La maitrise d'un monde muet

Aujourd'hui, tout le monde a bien conscience qu'il y aura un avant et un après. Bien plus qu'une crise, nous vivons actuellement une catastrophe, c'est-à-dire étymologiquement un bouleversement, comme l'explique Olivier Gramail, DRH de Mutex dans son Petit Essai de Déconfinement Métaphysique d’un DRH par Temps de Catastrophe).

Le monde d'avant avait bien des défauts, nous sommes d'accord. Mondialisation, défis climatique et écologique, enjeux sociaux, la liste est longue et chacun a sans doute ses propres interprétations sur ce qu'il aurait fallu changer.
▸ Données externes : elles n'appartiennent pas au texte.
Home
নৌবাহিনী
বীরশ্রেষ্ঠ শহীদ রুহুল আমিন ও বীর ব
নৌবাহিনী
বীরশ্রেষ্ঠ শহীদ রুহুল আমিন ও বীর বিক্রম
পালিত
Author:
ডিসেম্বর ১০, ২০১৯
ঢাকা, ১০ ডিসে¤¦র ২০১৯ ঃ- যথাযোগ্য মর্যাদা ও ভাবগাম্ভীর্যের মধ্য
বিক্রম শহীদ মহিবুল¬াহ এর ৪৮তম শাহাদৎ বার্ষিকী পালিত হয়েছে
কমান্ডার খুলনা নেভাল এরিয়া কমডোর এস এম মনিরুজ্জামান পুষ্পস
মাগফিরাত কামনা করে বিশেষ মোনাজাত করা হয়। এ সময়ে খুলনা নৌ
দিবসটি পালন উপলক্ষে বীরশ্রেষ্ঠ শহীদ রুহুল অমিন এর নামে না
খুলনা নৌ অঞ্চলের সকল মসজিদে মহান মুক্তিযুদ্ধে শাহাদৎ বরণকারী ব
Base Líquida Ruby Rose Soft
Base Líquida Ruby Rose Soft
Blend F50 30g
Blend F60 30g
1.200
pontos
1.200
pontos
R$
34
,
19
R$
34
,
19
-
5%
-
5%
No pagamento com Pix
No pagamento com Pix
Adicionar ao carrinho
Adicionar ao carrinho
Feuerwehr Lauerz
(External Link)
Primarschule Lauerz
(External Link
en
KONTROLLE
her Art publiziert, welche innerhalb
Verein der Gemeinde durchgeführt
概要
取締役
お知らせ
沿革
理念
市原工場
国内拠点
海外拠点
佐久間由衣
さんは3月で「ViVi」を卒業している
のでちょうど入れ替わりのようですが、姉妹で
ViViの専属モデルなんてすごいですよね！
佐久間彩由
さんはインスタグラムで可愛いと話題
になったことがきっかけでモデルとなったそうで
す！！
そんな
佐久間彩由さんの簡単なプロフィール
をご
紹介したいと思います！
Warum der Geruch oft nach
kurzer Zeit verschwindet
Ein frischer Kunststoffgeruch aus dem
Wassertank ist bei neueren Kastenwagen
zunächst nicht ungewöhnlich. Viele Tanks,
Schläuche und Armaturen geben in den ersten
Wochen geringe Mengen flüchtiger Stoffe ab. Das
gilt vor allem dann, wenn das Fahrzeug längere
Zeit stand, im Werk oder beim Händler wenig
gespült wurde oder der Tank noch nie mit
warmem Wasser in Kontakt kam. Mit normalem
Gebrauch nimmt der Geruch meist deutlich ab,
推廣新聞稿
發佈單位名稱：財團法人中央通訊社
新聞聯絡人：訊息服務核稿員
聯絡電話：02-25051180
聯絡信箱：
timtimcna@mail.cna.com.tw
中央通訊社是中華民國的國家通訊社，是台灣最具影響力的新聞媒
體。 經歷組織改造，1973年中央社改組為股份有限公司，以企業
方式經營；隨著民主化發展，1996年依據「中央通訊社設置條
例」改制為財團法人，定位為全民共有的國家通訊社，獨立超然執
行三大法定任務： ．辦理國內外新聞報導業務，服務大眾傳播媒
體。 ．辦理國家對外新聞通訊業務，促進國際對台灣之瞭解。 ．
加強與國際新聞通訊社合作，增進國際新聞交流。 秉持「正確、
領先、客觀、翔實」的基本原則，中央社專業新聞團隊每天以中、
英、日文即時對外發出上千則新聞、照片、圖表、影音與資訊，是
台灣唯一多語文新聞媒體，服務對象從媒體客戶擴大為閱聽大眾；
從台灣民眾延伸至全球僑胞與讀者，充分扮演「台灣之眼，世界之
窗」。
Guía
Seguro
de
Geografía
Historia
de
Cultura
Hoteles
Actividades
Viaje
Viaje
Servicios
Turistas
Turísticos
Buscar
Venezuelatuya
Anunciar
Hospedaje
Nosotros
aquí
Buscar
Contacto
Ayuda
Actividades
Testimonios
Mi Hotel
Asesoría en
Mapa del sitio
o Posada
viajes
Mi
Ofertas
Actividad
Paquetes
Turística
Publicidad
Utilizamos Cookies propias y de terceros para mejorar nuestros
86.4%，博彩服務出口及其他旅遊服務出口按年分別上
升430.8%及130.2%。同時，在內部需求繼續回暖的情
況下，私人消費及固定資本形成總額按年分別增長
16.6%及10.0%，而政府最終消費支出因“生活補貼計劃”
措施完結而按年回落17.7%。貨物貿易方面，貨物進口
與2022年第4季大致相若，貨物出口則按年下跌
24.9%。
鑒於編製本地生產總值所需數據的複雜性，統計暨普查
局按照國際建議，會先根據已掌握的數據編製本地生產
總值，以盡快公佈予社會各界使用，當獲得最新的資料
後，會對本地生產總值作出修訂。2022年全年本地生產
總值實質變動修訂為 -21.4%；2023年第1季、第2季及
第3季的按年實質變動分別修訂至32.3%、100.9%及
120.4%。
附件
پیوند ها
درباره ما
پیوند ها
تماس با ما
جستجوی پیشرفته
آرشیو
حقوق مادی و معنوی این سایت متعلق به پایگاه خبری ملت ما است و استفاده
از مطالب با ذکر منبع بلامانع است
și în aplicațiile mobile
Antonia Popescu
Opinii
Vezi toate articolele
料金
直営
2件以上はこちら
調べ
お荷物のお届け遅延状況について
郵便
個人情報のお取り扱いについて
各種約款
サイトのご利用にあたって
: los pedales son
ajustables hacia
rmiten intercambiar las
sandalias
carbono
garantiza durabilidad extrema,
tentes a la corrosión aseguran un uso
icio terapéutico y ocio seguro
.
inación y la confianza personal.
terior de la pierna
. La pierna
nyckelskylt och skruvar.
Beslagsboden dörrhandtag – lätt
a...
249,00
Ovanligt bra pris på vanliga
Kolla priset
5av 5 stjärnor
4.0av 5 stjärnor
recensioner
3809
Dans Accélération - une critique sociale du temps, le sociologue allemand Hartmut Rosa nous explique que notre système est soumis à une constante accélération directement lié à promesse du monde moderne. Cette promesse, c'est d'avoir toujours plus et ça passe nécessairement par plus de maîtrise. Ainsi, je souhaite toujours plus de vacances satisfaisantes, mais hors de question d'être soumis à une météo capricieuse. Et pour pouvoir voir toujours plus de monuments significatifs, mon organisateur a calculé un agenda hyper serré. Si le chauffeur du bus est allé boire un café et qu'on attend, ça devient vite insupportable.

Le malheur, c'est que nous sommes tous en concurrence dans cette promesse d'accès au monde. Nous devons donc être toujours plus efficace et toujours plus rapide. Son agenda étant toujours plus chargé, le dirigeant a choisi de transformer les réunions d'une heure en réunion de 30 minutes tout en exigeant le même résultat. Le système s'emballe et les technologies sensées nous aider en réalité aggravent le problème.

Le paradoxe, c'est que ce monde asservi à nos attentes devient alors muet. Hartmut Rosa décrit une relation réussie avec le monde par le concept de résonance. En résumé, pour que le monde nous réponde (ou pas), il faut un mélange d'affection et d'émotion, d'intérêt propre et de sentiment d'efficacité personnelle. La condition, c'est finalement que le monde (ou l'ami.e ou le travail ou le coucher de soleil) aussi arrive à nous toucher et à nous transformer.

Nous vivons la frustration du Roi Midas qui a obtenu de tout transformer en or mais ne peut pas en profiter.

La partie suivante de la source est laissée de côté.